Friday, December 30, 2016 2:30 pm by M. in , , , ,    No comments
Reviews of To Walk Invisible are coming. Twitter hashtag #ToWalkInvisible is one of the trending topics in the UK,the general mood being clearly positive.

Very positive reviews:

The Telegraph:
To Walk Invisible was not what costume drama normally looks like when it worships at the altar of literature. Wainwright took as her beacon the dauntless and free-spirited Charlotte, Emily and Anne Brontë. We think we know their story – pseudonymous creation and tubercular death.

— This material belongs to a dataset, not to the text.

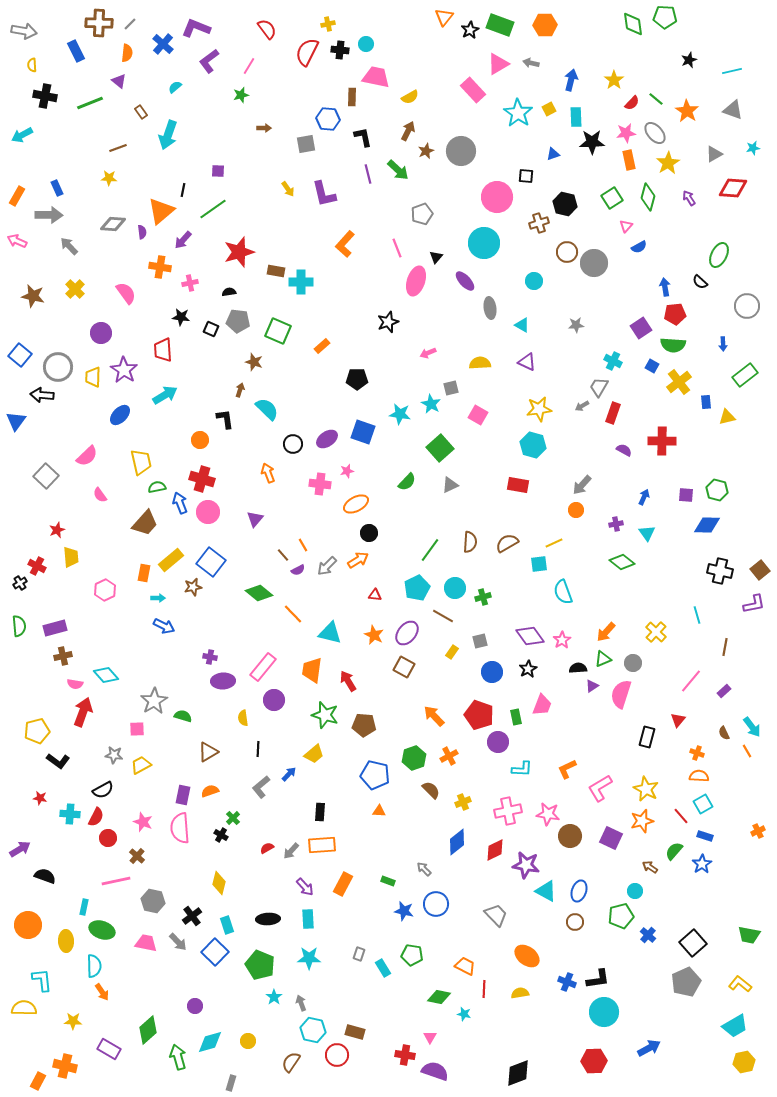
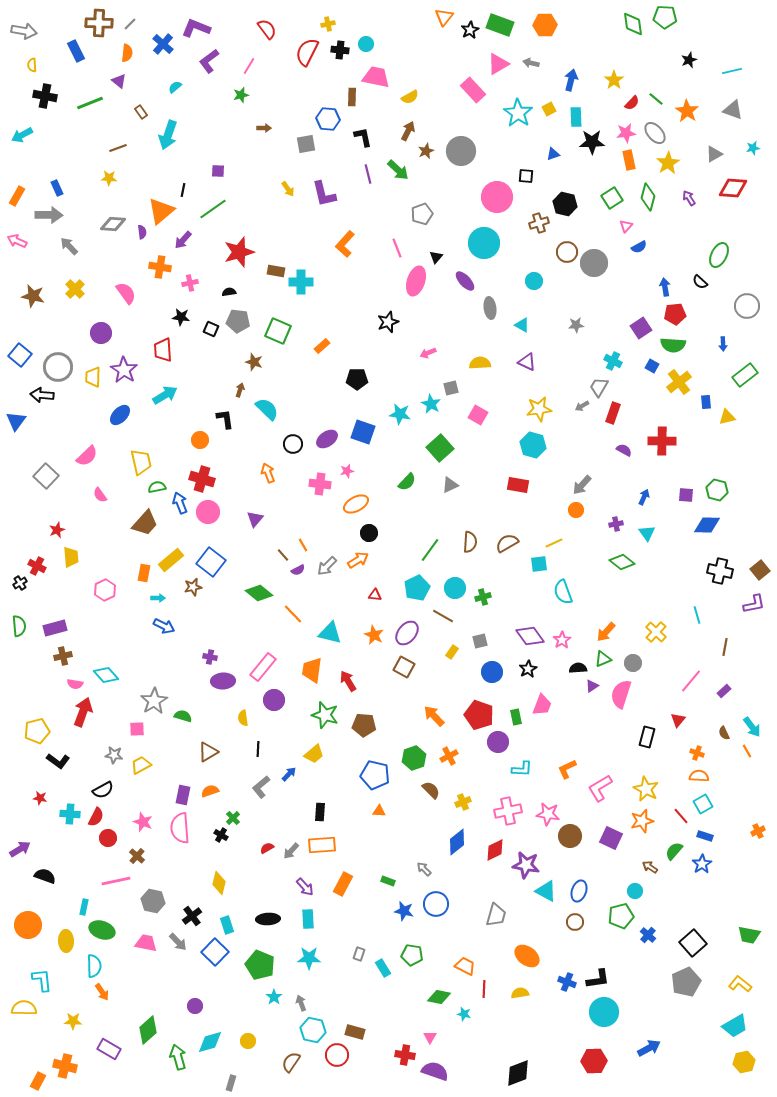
gray trapezoid at (496, 915): rotated 60 degrees clockwise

These bare bones acquired flesh anew as the three sisters in their brother Branwell’s famous triple portrait were brought to fizzing life, equipped with robust Yorkshire accents and a furtive but furious determination to be heard. (...)
A sense of what it must have been like for the public to come upon these unknown authors was cannily recaptured in bold casting. None was played by an obvious household name. Finn Atkins’s Charlotte was a pugnacious pocket dynamo, Chloe Pirrie’s lanky Emily a clenched fist for whom words were hard as nails. Charlie Murphy (familiar from Happy Valley) was lovely as Anne, the delicate counterbalance to these warring alpha females. (...)

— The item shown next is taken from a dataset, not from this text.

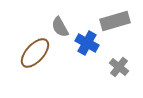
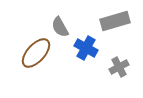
blue cross: moved 1 px left, 5 px down
brown ellipse: moved 1 px right
gray cross: rotated 24 degrees clockwise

There was admirable economy in a narrative neatly patched together with letters and flashbacks. Wainwright spurned the chance to name-check Heathcliff and Cathy, blind Rochester and the madwoman in the attic. This was not about them but the forces that created them.

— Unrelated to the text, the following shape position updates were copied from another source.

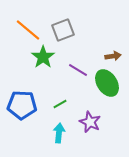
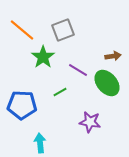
orange line: moved 6 px left
green ellipse: rotated 8 degrees counterclockwise
green line: moved 12 px up
purple star: rotated 15 degrees counterclockwise
cyan arrow: moved 19 px left, 10 px down; rotated 12 degrees counterclockwise
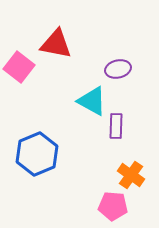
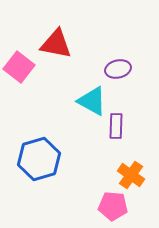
blue hexagon: moved 2 px right, 5 px down; rotated 6 degrees clockwise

Her other omission was to end before the end, with Branwell’s release from torment, and relegate the deaths of Emily and Anne to a neutral postscript. She spooled forward instead to the present day when tourists in cagoules buy Wildfell Hall fridge magnets.
The point is that early death is the least interesting – the least wuthering - thing about them. Three cheers for these three sisters. (Jasper Rees)
The Guardian:
To Walk Invisible (BBC1) concentrated on what historically has been – for reasons of taste and delicacy early on, and later because of the obfuscatory nature of the gathering myths – an underacknowledged aspect of the three extraordinary years in which the sisters wrote the books that would make them famous, which is that they did it all in the teeth of their alcoholic brother Branwell’s brutal decline and death.
This, of course, is Wainwright’s specialist subject – the extraordinary things ordinary people face and the courage it takes to surmount them. She takes for granted the sisters’ genius (the books, after all, are there to prove it to us), leaving the focus on the domestic tyranny exercised – ’twas ever thus – by an addict in the family. (...)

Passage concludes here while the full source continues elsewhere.